-- LISTED RECORDS follows --

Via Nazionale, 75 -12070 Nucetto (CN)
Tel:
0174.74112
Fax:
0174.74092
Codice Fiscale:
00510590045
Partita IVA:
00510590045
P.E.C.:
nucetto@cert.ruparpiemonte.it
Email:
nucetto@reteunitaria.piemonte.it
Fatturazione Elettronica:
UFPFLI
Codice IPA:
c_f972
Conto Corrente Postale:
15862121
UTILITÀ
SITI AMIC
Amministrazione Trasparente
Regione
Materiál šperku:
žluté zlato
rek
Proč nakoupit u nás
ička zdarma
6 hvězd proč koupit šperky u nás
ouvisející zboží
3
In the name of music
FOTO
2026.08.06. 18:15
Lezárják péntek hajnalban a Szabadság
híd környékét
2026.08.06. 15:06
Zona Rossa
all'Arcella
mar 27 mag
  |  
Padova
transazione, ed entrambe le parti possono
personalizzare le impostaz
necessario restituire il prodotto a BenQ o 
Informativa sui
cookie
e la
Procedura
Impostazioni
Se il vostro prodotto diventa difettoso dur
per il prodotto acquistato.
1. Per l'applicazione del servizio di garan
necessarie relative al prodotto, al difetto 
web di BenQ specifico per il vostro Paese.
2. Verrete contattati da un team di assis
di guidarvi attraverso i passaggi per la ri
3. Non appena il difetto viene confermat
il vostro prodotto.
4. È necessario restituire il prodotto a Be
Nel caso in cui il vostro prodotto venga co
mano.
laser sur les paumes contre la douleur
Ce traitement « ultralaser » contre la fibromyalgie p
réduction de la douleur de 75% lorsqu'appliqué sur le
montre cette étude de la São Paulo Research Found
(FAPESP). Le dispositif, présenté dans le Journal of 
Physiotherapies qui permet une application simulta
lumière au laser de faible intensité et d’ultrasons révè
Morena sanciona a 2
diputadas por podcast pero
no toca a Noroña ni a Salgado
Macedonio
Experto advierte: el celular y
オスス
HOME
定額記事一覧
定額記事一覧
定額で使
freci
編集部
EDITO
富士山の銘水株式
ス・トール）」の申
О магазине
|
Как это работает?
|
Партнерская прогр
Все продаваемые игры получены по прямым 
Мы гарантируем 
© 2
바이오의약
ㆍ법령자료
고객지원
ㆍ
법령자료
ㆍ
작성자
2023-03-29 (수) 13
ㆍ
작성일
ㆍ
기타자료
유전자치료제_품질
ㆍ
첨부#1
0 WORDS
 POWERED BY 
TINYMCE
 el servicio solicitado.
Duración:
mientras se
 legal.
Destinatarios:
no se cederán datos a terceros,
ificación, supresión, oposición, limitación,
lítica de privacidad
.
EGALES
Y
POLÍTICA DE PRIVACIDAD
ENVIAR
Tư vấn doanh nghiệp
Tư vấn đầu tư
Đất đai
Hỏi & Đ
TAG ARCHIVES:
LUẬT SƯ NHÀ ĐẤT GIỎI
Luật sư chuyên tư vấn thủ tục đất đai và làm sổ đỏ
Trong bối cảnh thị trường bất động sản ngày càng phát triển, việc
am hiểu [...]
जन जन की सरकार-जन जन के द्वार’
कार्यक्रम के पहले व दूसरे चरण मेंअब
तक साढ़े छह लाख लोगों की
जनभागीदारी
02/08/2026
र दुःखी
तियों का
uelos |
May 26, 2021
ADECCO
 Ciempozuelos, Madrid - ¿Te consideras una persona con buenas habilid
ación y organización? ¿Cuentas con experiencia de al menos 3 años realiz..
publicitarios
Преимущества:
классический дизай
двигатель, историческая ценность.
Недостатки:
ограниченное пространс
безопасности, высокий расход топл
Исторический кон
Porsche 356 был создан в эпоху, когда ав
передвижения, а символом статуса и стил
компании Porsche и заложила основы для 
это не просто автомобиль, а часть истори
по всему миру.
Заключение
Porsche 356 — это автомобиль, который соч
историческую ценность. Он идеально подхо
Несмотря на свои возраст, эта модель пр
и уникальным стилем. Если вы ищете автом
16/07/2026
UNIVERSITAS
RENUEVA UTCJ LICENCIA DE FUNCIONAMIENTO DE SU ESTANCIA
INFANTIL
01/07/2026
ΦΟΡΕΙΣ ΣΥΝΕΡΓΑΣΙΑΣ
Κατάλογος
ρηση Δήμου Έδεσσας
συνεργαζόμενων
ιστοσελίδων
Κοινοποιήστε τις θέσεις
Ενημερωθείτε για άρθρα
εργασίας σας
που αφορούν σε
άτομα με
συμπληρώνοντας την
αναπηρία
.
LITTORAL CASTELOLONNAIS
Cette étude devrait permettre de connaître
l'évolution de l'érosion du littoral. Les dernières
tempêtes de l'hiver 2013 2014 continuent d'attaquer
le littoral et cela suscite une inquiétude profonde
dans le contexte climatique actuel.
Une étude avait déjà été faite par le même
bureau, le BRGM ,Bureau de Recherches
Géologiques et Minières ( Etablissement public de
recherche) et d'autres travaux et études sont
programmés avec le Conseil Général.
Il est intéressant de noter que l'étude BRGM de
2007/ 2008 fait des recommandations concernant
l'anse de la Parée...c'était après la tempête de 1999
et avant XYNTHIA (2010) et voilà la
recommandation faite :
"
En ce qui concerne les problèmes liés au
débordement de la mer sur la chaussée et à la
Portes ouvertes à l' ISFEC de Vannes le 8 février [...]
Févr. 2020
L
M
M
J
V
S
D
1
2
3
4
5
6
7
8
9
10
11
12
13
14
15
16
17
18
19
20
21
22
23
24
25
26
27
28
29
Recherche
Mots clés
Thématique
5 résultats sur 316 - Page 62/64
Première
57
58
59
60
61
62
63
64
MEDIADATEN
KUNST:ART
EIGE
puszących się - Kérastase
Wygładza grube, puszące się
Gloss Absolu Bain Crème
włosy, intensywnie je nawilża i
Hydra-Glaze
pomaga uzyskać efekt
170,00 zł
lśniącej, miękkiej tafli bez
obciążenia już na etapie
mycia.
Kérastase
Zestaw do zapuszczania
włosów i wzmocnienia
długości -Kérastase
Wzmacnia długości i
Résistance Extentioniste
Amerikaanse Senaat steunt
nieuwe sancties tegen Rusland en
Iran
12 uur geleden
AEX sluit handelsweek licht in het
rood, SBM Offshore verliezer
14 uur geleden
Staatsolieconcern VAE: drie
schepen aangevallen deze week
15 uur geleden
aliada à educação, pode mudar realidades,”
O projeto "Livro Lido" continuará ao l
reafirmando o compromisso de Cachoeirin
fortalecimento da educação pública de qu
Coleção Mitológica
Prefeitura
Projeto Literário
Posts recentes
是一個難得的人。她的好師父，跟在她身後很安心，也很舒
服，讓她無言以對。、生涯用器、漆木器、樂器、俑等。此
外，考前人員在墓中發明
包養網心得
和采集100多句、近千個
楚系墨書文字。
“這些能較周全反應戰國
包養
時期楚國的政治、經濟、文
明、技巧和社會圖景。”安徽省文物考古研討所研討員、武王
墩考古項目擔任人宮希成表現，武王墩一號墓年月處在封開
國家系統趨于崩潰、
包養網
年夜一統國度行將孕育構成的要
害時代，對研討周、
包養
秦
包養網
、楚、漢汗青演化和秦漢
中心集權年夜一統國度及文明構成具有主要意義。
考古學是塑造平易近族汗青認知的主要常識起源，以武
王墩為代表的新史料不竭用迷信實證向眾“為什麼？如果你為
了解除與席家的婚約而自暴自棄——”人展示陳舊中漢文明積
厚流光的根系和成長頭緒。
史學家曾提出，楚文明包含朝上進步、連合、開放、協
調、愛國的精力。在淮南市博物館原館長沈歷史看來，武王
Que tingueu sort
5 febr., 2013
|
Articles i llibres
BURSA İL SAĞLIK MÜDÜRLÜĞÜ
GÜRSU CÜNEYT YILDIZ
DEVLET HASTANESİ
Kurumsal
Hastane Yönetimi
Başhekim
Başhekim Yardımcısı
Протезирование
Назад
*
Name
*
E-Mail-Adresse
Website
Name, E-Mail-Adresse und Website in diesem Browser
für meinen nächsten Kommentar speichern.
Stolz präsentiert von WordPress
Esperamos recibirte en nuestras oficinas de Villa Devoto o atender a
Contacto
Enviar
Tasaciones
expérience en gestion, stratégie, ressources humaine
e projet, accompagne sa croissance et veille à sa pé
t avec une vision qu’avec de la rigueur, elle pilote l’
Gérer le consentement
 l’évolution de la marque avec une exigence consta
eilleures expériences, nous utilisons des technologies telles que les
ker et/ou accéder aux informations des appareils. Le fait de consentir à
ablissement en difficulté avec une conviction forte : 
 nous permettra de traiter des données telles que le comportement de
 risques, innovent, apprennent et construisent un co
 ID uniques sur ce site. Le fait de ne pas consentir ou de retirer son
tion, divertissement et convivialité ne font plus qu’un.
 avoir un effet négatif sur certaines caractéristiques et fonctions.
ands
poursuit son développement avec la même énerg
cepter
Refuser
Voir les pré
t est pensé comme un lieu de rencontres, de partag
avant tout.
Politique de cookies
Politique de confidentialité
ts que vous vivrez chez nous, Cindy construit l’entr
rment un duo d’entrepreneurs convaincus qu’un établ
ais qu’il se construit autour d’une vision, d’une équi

-- LISTED RECORDS concluded --

** WHAT TO PRODUCE **
Print, from the entries above, the line with "Gloss Absolu Bain Crème", the line with "l’évolution de la" and all lines between them, exactly and with nothing else.

** RESULT OF THE EXERCISE **
Gloss Absolu Bain Crème
włosy, intensywnie je nawilża i
Hydra-Glaze
pomaga uzyskać efekt
170,00 zł
lśniącej, miękkiej tafli bez
obciążenia już na etapie
mycia.
Kérastase
Zestaw do zapuszczania
włosów i wzmocnienia
długości -Kérastase
Wzmacnia długości i
Résistance Extentioniste
Amerikaanse Senaat steunt
nieuwe sancties tegen Rusland en
Iran
12 uur geleden
AEX sluit handelsweek licht in het
rood, SBM Offshore verliezer
14 uur geleden
Staatsolieconcern VAE: drie
schepen aangevallen deze week
15 uur geleden
aliada à educação, pode mudar realidades,”
O projeto "Livro Lido" continuará ao l
reafirmando o compromisso de Cachoeirin
fortalecimento da educação pública de qu
Coleção Mitológica
Prefeitura
Projeto Literário
Posts recentes
是一個難得的人。她的好師父，跟在她身後很安心，也很舒
服，讓她無言以對。、生涯用器、漆木器、樂器、俑等。此
外，考前人員在墓中發明
包養網心得
和采集100多句、近千個
楚系墨書文字。
“這些能較周全反應戰國
包養
時期楚國的政治、經濟、文
明、技巧和社會圖景。”安徽省文物考古研討所研討員、武王
墩考古項目擔任人宮希成表現，武王墩一號墓年月處在封開
國家系統趨于崩潰、
包養網
年夜一統國度行將孕育構成的要
害時代，對研討周、
包養
秦
包養網
、楚、漢汗青演化和秦漢
中心集權年夜一統國度及文明構成具有主要意義。
考古學是塑造平易近族汗青認知的主要常識起源，以武
王墩為代表的新史料不竭用迷信實證向眾“為什麼？如果你為
了解除與席家的婚約而自暴自棄——”人展示陳舊中漢文明積
厚流光的根系和成長頭緒。
史學家曾提出，楚文明包含朝上進步、連合、開放、協
調、愛國的精力。在淮南市博物館原館長沈歷史看來，武王
Que tingueu sort
5 febr., 2013
|
Articles i llibres
BURSA İL SAĞLIK MÜDÜRLÜĞÜ
GÜRSU CÜNEYT YILDIZ
DEVLET HASTANESİ
Kurumsal
Hastane Yönetimi
Başhekim
Başhekim Yardımcısı
Протезирование
Назад
*
Name
*
E-Mail-Adresse
Website
Name, E-Mail-Adresse und Website in diesem Browser
für meinen nächsten Kommentar speichern.
Stolz präsentiert von WordPress
Esperamos recibirte en nuestras oficinas de Villa Devoto o atender a
Contacto
Enviar
Tasaciones
expérience en gestion, stratégie, ressources humaine
e projet, accompagne sa croissance et veille à sa pé
t avec une vision qu’avec de la rigueur, elle pilote l’
Gérer le consentement
 l’évolution de la marque avec une exigence consta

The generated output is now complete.